Yesterday, I was talking about street harassment.

Jessica Dickinson Goodman, talking about street harassment at Mosaic (Photo: Jennifer Coloma)
Photo Credit: Jennifer Coloma. (Yes, I have a silly look on my face. Thus is the way with newspaper photos.)

Yesterday, I gave a presentation about street harassment at Carnegie Mellon’s annual gender conference, Mosaic. The title of my presentation was “Combating Street Harassment and Gender Violence Using Social Media and Mobile Technology.” I mostly talked about HollaBack and HarassMap.

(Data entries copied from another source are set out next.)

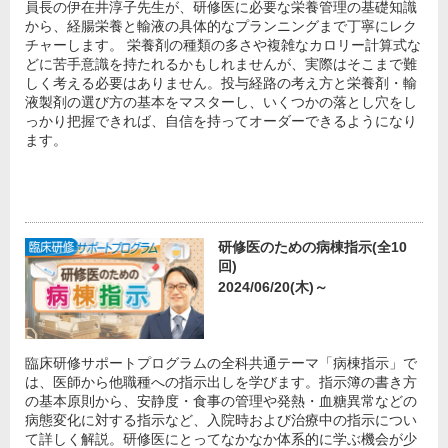
員長の伊在井淳子先生が、研修医に必要な栄養管理の基礎知識
から、経腸栄養と輸液の具体的なプランニングまで丁寧にレク
チャーします。 栄養剤の種類の多さや複雑なカロリー計算式な
どに苦手意識を持たれるかもしれませんが、実際はそこまで難
しく考える必要はありません。投与経路の考え方と栄養剤・輸
液製剤の選び方の基本をマスターし、いくつかの落とし穴をし
っかり把握できれば、自信を持ってオーダーできるようになり
ます。
研修医のための病棟指示(全10
回)
2024/06/20(木)～
臨床研修サポートプログラムの全科共通テーマ「病棟指示」で
は、医師から他職種への指示出しを学びます。指示簿の書き方
の基本原則から、安静度・食事の管理や発熱・血糖異常などの
病態変化に対する指示など、入院時および治療中の指示につい
て詳しく解説。研修医にとってなかなか体系的に学ぶ機会が少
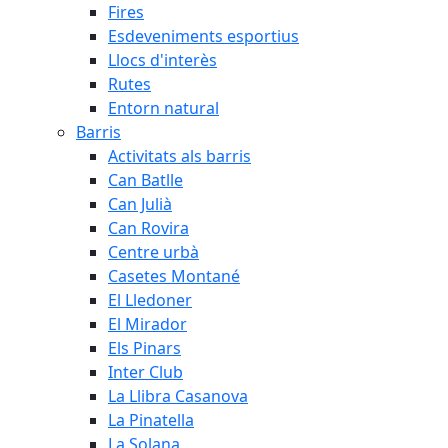
Fires
Esdeveniments esportius
Llocs d'interès
Rutes
Entorn natural
Barris
Activitats als barris
Can Batlle
Can Julià
Can Rovira
Centre urbà
Casetes Montané
El Lledoner
El Mirador
Els Pinars
Inter Club
La Llibra Casanova
La Pinatella
La Solana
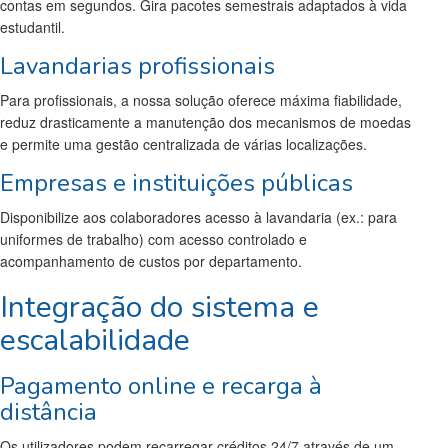
contas em segundos. Gira pacotes semestrais adaptados à vida
estudantil.
Lavandarias profissionais
Para profissionais, a nossa solução oferece máxima fiabilidade,
reduz drasticamente a manutenção dos mecanismos de moedas
e permite uma gestão centralizada de várias localizações.
Empresas e instituições públicas
Disponibilize aos colaboradores acesso à lavandaria (ex.: para
uniformes de trabalho) com acesso controlado e
acompanhamento de custos por departamento.
Integração do sistema e
escalabilidade
Pagamento online e recarga à
distância
Os utilizadores podem recarregar créditos 24/7 através de um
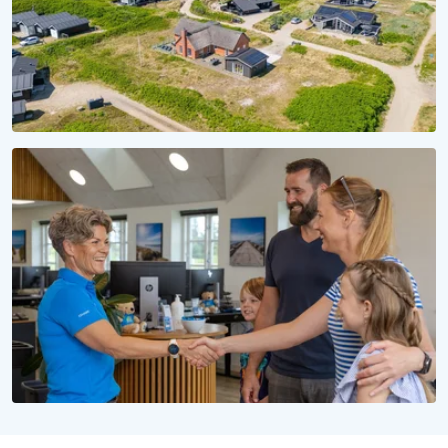
SÆSON 2028
Reservér dit sommerhus til 2028
Uforpligtende at reservere, uforglemmelig at opleve
WE LOVE PEOPLE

This was much less heavy than my human trafficking presentation that morning.

Unlike human trafficking, when I talk about street harassment I can:

  1. Assume no one know what that phrase means,
  2. Know that, when I explain it, every female-bodied person in the room will have experienced it.

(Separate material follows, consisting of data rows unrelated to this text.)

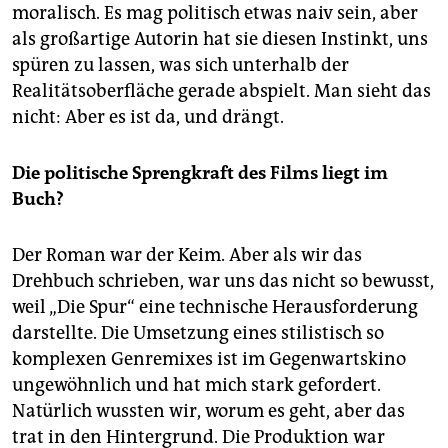
moralisch. Es mag politisch etwas naiv sein, aber
als großartige Autorin hat sie diesen Instinkt, uns
spüren zu lassen, was sich unterhalb der
Realitätsoberfläche gerade abspielt. Man sieht das
nicht: Aber es ist da, und drängt.
Die politische Sprengkraft des Films liegt im
Buch?
Der Roman war der Keim. Aber als wir das
Drehbuch schrieben, war uns das nicht so bewusst,
weil „Die Spur“ eine technische Herausforderung
darstellte. Die Umsetzung eines stilistisch so
komplexen Genremixes ist im Gegenwartskino
ungewöhnlich und hat mich stark gefordert.
Natürlich wussten wir, worum es geht, aber das
trat in den Hintergrund. Die Produktion war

It have a friend who refers to intellectual property reform as his upper-middle-class, white, American, male human rights issue. Street harassment can feel like that, particularly after a morning spent talking about sex trafficking, but listening to the men and women in the room tell stories about their experiences with street harassment, I was reminded that while it is not as horrifying as trafficking, it still harms women.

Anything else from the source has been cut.